The Great Salad Oil Swindle
- First edition
- Author: Norman C. Miller
- Language: English
- Genre: Nonfiction, Business, Economics
- Published: 1965
- Publisher: Coward McCann
- Publication place: United States
- Pages: 256 pp.
- OCLC: 265024
- LC Class: HV6766.D4 M5

= The Great Salad Oil Swindle =

1965 book by Norman Charles Miller

The Great Salad Oil Swindle is a book by Wall Street Journal reporter Norman C. Miller about Tino De Angelis, a New Jersey–based wholesaler and commodities trader who dealt in vegetable oil futures contracts.
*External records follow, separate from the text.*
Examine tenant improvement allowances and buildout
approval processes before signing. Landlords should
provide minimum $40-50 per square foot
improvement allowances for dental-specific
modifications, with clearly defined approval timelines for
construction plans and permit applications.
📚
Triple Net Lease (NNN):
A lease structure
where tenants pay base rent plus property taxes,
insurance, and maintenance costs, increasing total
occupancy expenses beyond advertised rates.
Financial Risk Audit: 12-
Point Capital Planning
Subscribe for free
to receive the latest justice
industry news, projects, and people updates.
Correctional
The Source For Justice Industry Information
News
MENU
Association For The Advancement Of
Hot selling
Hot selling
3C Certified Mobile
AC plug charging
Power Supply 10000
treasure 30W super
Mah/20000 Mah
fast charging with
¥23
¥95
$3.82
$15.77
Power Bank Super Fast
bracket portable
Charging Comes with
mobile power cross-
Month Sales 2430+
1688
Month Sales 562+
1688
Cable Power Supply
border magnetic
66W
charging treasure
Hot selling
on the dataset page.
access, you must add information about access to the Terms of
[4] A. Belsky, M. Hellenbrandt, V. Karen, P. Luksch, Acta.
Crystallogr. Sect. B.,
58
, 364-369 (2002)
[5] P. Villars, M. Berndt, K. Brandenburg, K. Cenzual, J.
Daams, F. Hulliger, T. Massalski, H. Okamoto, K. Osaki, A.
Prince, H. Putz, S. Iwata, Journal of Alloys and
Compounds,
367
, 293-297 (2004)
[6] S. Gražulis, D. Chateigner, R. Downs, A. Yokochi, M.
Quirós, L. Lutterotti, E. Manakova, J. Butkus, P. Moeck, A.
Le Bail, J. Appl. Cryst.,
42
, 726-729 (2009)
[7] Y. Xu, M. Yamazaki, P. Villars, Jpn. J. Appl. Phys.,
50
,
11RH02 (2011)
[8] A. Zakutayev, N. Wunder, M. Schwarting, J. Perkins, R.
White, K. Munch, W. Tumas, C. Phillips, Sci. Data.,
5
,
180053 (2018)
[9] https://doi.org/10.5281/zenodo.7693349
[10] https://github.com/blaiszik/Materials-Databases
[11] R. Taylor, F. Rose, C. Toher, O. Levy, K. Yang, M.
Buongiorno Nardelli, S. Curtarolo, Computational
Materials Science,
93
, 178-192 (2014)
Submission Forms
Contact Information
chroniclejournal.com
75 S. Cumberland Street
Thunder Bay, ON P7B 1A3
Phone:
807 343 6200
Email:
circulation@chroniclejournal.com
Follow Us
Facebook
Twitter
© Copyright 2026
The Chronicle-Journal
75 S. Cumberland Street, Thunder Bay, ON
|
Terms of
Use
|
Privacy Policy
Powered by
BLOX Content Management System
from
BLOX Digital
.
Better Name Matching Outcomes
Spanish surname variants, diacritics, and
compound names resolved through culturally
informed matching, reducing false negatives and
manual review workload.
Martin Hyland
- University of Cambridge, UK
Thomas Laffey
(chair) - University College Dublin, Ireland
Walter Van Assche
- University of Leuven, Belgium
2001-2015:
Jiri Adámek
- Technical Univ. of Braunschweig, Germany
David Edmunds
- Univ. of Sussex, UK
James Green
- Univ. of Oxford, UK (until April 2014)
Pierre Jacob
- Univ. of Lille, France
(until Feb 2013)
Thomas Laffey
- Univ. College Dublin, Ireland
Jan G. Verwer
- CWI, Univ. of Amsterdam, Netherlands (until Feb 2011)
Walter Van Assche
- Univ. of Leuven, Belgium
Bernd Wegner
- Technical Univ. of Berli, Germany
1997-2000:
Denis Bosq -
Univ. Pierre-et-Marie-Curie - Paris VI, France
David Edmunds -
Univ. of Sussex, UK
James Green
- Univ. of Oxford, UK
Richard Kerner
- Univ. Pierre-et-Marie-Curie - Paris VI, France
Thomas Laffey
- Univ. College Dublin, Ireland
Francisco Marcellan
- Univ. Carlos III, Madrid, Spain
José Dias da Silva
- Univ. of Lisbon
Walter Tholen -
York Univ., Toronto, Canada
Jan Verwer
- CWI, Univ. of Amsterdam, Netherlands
The book was published in 1965 by Coward McCann.

==Overview==
In 1963, De Angelis was responsible for the Salad Oil scandal, a major financial racket involving fraudulent warehouse receipts, when he attempted to corner the soybean oil market. Soybean oil is an ingredient of salad dressing and has many other uses. In the aftermath of the scandal, 51 investors were swindled out of approximately $175 million ($1.4 billion in 2018 dollars).

==Recognition==
Miller was awarded the Pulitzer Prize in 1964 for his reporting of the De Angelis scam in the Wall Street Journal, on which the book is based.